## Extracted page text data

......

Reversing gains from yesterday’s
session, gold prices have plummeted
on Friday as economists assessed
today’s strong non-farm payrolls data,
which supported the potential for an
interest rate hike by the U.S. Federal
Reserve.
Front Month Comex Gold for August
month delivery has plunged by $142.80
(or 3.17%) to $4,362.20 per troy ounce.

......

## REQUIRED ACTION
Reproduce each entry word for word.

## EXERCISE SOLUTION
Reversing gains from yesterday’s
session, gold prices have plummeted
on Friday as economists assessed
today’s strong non-farm payrolls data,
which supported the potential for an
interest rate hike by the U.S. Federal
Reserve.
Front Month Comex Gold for August
month delivery has plunged by $142.80
(or 3.17%) to $4,362.20 per troy ounce.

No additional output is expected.